Chronicles of Chic: L’Wren Scott & the high life’s painful paradox

She was known for her amusing persona, her grace and her haute stature. L’Wren Scott designed garments that had an air of old Hollywood, reminders of hourglass figures in mesh stockings and garter belt. Her death on 17 March shocked her celebrity partner, her entourage and the rest of the world; her existence suddenly turning to smoke and mirrors. Left behind is a tail of stories, theories and assumptions.
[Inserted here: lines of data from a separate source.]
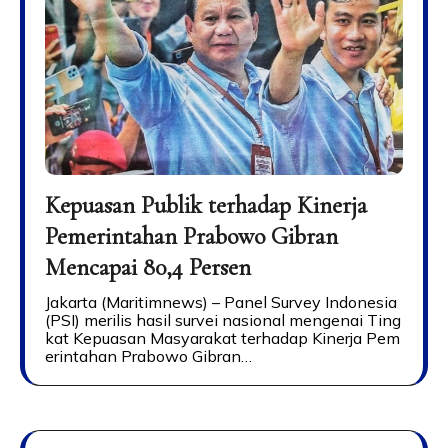
Kepuasan Publik terhadap Kinerja
Pemerintahan Prabowo Gibran
Mencapai 80,4 Persen
Jakarta (Maritimnews) – Panel Survey Indonesia
(PSI) merilis hasil survei nasional mengenai Ting
kat Kepuasan Masyarakat terhadap Kinerja Pem
erintahan Prabowo Gibran…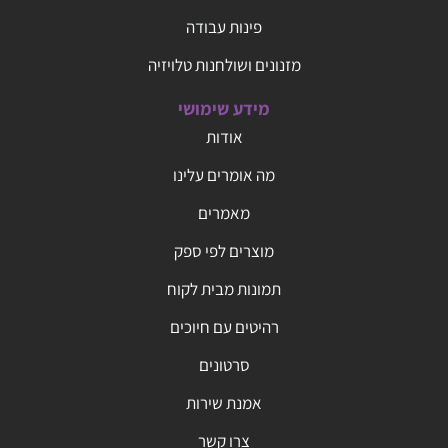
פינות עבודה
מזנונים ושולחנות טלויזיה
מידע שימושי
אודות
מה אומרים עלינו
מאמרים
מוצרים לפי ספק
תמונות מבית לקוח
רהיטים עם חיוכים
סרטונים
אמנת שירות
צרו קשר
EMILIE GAMBADE looks through the fashion wormhole.

It might have been the fitted line of her pencil skirt: sophisticated, a kiss on the hips, falling off just under the knee; it might have been her fascination for detailing: gold threads woven into tweeds, Japanese-inspired flowers carefully drawn on textiles like graphic images; or maybe it simply was a combination of it all, her obsession for perfection, her old glamour collections and her panache, carried along like a second skin.

L’Wren Scott was inexplicably chic: 1.9m tall, dark long hair circling her face, she was spotted by American fashion photographer Bruce Weber (behind some of the most recognisable black & white shots of a young and innocent and half-naked Kate Moss) while he was shooting a campaign for Calvin Klein in her native Utah. He convinced her to use that height and those legs to more lucrative means than simply walking, and the rest was fashion history in pure gold and silks.

The life of Scott, born Luann Bambrough, as described through the many tributes and testimonies that poured after her tragic death, was one of perfect style, glitz and fun; or so it looked through the bevelled glass of her social life.

Adopted by a Mormon family from Roy, Utah, she was captivated by clothes and fashion from a young age. In an article for the Telegraph, journalist Lisa Armstrong noted that at age five, Scott was doing macramé and cross-stitch, while at 12, she already understood the power of nude ballerina pumps to create an illusion of length on the legs and was changing outfits five times a day, showing an early predisposition for all matters fashion.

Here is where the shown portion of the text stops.